The first suggestion that fibre might be involved in diabetes was made by Hugh Trowell (1904–1989). Immediately after qualifying he joined the Colonial Medical Service and worked in Africa for the next 30 years (Whitley, 1997). His early work was on kwashiorkor but he became fascinated that many ‘Western’ diseases were vanishingly rare in Africa. When Trowell retired in 1959 he was ordained and spent 10 years as a parish priest. His life changed again in 1969 when he renewed acquaintance with the surgeon Denis Burkitt (1911–1993), who he had worked with in Uganda in the 1950s. By this time Burkitt was famous for having described his eponymous lymphoma but was, like Trowell, fascinated by the faeces of Africans and in particular by their extraordinary bulk. One of Burkitt’s maxims was that the size and frequency of the stools of a population are inversely proportional to the number of hospital visits.
Trowell’s suggestion that fibre and diabetes might be linked was based on several personal observations. First, there was his experience in East Africa, where until 1935 he had not treated a single case of diabetes, whereas by 1960, in association with obesity and increased processing of maize and millet meal, it had become common. Secondly, Trowell noticed that diabetes mortality closely followed trends in diet. In Britain, diabetes mortality fell during the entire period that the high-fibre National flour was used to replace low-fibre white flour (1940–1954). This led to his formulation of the dietary fibre hypothesis of the aetiology of non-insulin dependent diabetes mellitus, namely that fibre-depleted starchy foods are a risk factor and fibre-rich starchy foods are protective (Trowell, 1976).

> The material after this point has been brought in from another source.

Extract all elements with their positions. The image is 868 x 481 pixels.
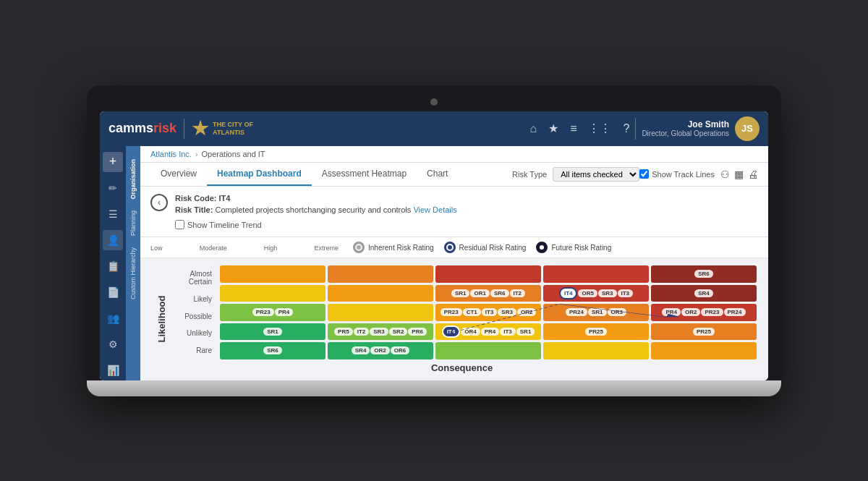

Later research has vindicated Trowell and his predecessors and it is generally accepted that ‘diseases of civilisation’ are due to discordance between our genetic make-up (selected over geologic eras, to fit the life of Paleolithic humans) and current eating and living habits. The problem is that most of our food today is calorically concentrated compared with the wild game and fruits and vegetables of the Palaeolithic diet. In eating enough to create a sensation of fullness, Palaeolithic man ate many fewer calories than we do today. He also had to take more exercise (Eaton et al, 1988).
Attempts to achieve remission, or at least a substantial improvement in glycaemic control, should be the initial focus at type 2 diabetes diagnosis.